Work to complete: All the lines below need retyping exactly, apart from the images.

Exercise data:
===
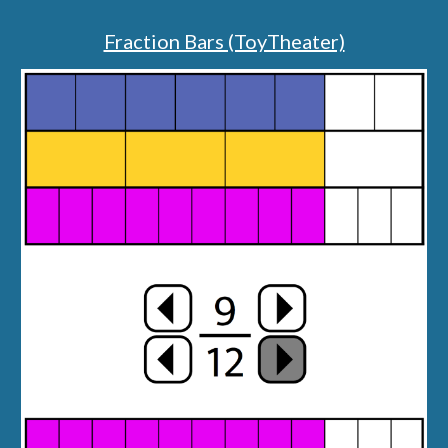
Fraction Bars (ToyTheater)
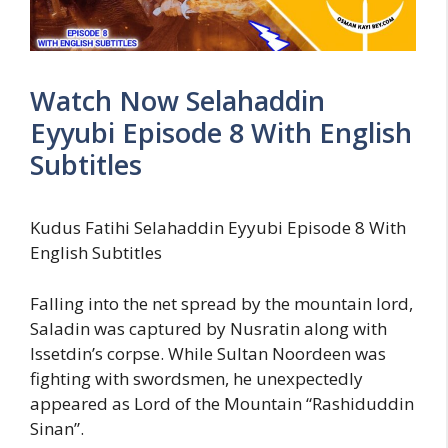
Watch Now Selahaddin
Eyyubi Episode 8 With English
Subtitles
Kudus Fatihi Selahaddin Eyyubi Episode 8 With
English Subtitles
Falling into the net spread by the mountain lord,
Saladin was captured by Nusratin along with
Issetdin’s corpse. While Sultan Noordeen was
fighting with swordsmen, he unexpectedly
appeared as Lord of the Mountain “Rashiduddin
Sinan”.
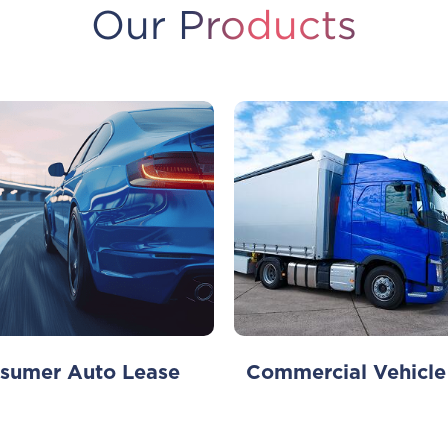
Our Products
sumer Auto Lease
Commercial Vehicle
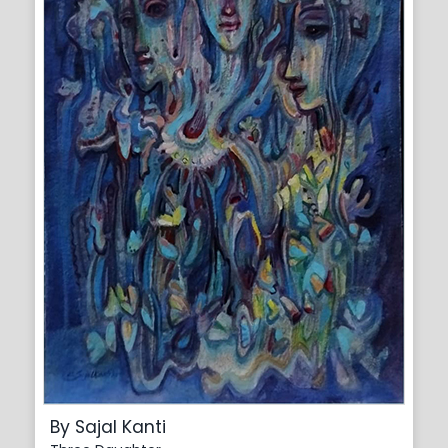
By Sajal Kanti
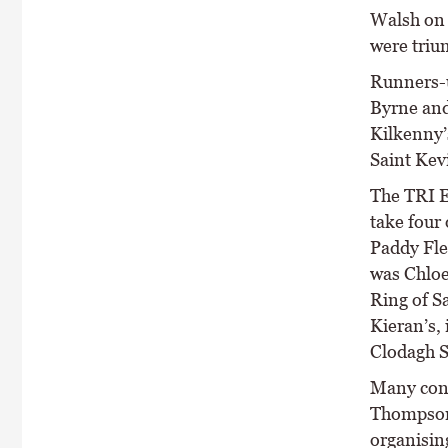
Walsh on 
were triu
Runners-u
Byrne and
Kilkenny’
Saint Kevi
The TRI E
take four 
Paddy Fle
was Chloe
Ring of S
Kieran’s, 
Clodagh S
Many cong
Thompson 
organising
===
Solution below:
Fraction Bars (ToyTheater)
Watch Now Selahaddin
Eyyubi Episode 8 With English
Subtitles
Kudus Fatihi Selahaddin Eyyubi Episode 8 With
English Subtitles
Falling into the net spread by the mountain lord,
Saladin was captured by Nusratin along with
Issetdin’s corpse. While Sultan Noordeen was
fighting with swordsmen, he unexpectedly
appeared as Lord of the Mountain “Rashiduddin
Sinan”.
Our Products
sumer Auto Lease
Commercial Vehicle
By Sajal Kanti
Walsh on 
were triu
Runners-u
Byrne and
Kilkenny’
Saint Kevi
The TRI E
take four 
Paddy Fle
was Chloe
Ring of S
Kieran’s, 
Clodagh S
Many cong
Thompson 
organising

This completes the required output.